◆ What to work on
Set out exactly, line by line, the stretch of data below that begins at the line containing "как по счёту, так и по игре. Пока вот так." and ends at the line containing "demandant l’avis d’un", with both ends kept.

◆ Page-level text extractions
----------------------------------------
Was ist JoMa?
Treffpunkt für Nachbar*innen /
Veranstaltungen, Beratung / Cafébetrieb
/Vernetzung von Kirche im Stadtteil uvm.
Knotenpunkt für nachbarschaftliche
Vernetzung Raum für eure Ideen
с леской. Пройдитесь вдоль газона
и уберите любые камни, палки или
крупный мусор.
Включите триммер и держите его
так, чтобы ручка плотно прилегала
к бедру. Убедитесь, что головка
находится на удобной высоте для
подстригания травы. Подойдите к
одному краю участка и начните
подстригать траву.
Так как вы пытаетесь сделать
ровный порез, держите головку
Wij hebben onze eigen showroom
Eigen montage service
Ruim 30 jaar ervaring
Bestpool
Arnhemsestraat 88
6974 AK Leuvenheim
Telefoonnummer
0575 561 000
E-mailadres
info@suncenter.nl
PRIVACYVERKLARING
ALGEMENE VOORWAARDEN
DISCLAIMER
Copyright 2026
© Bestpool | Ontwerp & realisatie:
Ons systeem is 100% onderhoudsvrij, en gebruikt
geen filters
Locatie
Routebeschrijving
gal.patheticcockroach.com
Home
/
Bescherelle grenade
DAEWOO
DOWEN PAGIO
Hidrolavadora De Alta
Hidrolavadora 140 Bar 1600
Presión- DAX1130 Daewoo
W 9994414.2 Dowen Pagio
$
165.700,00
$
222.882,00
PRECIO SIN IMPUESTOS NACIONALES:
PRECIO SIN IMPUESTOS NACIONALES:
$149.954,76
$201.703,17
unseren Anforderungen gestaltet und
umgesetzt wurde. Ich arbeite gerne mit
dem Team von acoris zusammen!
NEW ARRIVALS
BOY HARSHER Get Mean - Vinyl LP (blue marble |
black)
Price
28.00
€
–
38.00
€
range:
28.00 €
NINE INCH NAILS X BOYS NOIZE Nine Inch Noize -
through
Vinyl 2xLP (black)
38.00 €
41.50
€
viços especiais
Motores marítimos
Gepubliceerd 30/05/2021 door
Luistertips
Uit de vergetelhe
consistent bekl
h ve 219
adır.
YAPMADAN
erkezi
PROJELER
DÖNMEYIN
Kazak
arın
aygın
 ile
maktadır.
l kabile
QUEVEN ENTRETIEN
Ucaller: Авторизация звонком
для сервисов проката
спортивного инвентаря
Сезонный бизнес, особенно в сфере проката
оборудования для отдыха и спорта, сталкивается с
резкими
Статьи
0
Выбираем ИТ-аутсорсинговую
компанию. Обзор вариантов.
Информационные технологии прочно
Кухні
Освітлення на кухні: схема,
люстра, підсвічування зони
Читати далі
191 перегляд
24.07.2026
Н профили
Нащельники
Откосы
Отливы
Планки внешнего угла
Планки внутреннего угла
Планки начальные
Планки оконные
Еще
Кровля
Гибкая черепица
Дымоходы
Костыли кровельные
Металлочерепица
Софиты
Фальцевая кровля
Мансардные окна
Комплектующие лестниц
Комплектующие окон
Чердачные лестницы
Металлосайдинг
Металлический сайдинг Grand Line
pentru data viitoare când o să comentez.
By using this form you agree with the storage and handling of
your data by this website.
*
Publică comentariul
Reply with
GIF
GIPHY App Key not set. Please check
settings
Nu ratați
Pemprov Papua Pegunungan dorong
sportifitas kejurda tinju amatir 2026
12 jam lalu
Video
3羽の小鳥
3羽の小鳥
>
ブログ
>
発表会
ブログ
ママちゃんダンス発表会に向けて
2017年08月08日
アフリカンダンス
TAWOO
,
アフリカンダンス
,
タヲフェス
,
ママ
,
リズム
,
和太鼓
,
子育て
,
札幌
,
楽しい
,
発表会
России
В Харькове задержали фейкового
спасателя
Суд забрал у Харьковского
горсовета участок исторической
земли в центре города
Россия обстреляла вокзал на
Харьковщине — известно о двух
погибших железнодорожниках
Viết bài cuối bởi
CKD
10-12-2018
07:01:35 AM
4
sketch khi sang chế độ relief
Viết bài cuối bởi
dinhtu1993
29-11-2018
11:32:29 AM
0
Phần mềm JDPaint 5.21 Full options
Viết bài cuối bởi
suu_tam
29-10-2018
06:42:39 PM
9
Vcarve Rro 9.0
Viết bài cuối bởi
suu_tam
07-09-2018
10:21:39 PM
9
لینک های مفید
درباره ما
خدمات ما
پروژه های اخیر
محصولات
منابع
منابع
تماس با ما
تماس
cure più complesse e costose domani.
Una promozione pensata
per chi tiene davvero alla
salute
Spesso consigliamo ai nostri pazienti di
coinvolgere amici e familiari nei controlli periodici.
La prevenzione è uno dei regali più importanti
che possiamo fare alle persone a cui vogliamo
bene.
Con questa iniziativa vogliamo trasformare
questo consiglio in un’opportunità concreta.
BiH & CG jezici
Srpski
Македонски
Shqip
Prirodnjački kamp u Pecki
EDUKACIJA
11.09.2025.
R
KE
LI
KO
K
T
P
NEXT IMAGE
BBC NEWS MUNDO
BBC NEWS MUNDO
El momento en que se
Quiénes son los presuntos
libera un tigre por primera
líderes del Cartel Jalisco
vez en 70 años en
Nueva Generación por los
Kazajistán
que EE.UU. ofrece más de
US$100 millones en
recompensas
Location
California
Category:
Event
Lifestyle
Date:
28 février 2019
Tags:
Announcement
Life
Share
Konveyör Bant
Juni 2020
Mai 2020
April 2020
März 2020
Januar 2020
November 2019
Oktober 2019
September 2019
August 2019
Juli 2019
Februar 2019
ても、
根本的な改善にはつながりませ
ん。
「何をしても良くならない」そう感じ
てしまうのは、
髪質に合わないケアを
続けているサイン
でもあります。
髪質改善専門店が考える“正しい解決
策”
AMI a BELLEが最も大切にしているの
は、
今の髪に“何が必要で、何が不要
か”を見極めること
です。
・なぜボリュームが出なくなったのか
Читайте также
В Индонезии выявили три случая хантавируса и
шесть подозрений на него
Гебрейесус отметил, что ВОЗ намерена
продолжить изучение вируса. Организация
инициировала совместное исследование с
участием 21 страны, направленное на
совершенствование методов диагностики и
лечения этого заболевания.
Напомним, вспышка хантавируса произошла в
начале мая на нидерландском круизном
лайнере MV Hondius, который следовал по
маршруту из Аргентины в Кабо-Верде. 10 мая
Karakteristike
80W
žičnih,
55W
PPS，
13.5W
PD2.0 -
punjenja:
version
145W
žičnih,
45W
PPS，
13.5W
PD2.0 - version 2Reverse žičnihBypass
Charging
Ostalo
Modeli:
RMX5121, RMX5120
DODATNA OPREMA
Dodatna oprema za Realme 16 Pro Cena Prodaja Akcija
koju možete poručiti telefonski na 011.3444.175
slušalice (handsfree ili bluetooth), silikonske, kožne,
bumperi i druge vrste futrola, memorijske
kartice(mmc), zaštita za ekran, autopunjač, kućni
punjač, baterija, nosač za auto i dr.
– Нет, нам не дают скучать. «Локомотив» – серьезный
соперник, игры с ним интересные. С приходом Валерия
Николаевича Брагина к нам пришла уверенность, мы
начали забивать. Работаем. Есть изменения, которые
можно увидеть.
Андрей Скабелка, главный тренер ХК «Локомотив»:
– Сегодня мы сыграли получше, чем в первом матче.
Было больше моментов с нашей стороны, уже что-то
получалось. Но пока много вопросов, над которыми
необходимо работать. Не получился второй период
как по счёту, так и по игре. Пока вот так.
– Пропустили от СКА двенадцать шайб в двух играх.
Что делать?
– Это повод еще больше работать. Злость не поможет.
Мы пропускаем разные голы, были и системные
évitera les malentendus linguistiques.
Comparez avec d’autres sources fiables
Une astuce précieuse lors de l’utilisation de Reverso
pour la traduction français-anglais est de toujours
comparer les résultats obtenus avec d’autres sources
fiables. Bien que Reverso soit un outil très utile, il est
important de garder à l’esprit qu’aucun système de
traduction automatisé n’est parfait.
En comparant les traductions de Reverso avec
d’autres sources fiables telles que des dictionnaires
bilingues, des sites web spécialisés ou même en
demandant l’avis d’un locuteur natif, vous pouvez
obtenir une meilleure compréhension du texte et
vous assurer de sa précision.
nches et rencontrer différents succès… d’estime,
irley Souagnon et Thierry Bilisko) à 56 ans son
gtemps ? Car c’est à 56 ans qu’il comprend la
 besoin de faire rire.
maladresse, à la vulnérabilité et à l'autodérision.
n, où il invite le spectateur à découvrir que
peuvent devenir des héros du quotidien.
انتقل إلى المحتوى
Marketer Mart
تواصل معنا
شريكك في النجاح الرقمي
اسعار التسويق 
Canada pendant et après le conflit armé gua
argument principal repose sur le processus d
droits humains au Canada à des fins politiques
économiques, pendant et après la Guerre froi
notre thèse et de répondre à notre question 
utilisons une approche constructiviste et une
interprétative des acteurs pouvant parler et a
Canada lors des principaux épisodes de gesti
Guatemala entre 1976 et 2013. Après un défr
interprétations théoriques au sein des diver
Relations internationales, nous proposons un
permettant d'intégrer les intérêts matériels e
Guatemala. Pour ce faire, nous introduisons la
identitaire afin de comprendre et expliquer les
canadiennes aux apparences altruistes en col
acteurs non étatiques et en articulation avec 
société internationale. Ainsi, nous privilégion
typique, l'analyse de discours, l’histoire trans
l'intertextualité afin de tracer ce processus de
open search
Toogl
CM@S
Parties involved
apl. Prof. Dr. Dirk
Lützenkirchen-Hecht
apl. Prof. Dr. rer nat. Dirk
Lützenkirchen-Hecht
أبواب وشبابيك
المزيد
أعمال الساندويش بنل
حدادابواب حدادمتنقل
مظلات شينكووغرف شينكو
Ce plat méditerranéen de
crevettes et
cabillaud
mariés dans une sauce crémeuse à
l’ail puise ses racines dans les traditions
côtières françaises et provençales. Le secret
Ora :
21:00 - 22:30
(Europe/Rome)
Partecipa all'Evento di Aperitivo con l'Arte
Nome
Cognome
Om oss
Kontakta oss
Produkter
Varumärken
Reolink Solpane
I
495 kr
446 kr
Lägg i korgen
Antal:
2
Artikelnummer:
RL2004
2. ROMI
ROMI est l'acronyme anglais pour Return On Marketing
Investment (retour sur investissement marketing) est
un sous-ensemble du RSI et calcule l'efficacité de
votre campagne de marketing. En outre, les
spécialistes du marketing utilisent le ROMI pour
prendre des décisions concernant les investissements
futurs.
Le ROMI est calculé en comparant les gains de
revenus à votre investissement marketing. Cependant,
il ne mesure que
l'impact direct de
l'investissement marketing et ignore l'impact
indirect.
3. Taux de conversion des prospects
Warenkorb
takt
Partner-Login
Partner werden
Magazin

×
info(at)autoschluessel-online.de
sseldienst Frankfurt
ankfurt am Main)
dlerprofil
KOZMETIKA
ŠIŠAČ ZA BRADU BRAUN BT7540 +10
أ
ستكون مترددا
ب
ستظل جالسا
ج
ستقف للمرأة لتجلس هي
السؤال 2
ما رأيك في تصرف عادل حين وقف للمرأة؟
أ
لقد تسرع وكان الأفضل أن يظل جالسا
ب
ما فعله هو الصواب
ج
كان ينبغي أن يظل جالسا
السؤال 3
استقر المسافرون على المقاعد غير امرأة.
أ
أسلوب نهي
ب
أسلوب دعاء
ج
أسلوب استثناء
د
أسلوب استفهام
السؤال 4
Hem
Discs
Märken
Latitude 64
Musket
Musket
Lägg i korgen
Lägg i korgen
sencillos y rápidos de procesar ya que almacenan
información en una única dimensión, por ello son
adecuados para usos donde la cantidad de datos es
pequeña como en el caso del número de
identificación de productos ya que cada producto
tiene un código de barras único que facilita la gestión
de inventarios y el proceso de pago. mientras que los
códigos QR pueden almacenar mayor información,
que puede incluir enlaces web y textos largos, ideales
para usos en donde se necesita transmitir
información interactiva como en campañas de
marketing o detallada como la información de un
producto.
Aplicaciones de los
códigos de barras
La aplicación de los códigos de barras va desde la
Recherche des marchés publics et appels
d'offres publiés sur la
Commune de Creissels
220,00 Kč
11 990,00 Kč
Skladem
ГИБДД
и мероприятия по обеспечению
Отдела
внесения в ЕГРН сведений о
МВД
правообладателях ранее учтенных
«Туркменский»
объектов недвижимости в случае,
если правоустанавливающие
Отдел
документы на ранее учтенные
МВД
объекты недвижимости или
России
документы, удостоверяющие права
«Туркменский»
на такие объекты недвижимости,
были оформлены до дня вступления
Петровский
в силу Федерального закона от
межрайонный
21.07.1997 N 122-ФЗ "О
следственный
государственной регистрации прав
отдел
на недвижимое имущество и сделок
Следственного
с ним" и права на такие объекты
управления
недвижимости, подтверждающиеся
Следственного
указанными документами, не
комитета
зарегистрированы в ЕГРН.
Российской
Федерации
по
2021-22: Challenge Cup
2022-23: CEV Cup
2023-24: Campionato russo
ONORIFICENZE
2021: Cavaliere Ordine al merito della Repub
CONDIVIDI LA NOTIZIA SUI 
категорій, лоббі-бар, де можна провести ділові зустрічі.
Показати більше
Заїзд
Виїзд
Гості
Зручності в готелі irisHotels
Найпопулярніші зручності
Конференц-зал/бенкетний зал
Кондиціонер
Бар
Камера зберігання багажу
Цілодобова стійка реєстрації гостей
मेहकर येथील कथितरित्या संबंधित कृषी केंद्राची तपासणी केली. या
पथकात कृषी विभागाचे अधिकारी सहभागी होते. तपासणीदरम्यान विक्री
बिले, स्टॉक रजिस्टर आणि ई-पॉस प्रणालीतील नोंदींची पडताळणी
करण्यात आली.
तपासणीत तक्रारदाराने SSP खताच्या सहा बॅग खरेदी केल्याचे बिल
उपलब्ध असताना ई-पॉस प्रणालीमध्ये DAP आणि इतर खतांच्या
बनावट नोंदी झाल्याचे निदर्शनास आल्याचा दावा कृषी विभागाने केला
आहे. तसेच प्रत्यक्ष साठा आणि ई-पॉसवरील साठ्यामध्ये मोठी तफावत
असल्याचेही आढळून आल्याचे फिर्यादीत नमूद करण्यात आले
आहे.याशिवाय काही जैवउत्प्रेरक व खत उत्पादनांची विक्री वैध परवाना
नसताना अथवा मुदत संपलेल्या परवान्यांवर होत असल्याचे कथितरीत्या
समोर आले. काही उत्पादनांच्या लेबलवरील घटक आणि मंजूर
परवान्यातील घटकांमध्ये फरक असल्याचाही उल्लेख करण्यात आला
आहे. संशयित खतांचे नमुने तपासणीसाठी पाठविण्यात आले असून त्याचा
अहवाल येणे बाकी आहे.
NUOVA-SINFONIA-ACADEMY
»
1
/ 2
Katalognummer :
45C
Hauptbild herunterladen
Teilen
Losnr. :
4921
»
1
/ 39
----------------------------------------
◆ Solved problem
как по счёту, так и по игре. Пока вот так.
– Пропустили от СКА двенадцать шайб в двух играх.
Что делать?
– Это повод еще больше работать. Злость не поможет.
Мы пропускаем разные голы, были и системные
évitera les malentendus linguistiques.
Comparez avec d’autres sources fiables
Une astuce précieuse lors de l’utilisation de Reverso
pour la traduction français-anglais est de toujours
comparer les résultats obtenus avec d’autres sources
fiables. Bien que Reverso soit un outil très utile, il est
important de garder à l’esprit qu’aucun système de
traduction automatisé n’est parfait.
En comparant les traductions de Reverso avec
d’autres sources fiables telles que des dictionnaires
bilingues, des sites web spécialisés ou même en
demandant l’avis d’un locuteur natif, vous pouvez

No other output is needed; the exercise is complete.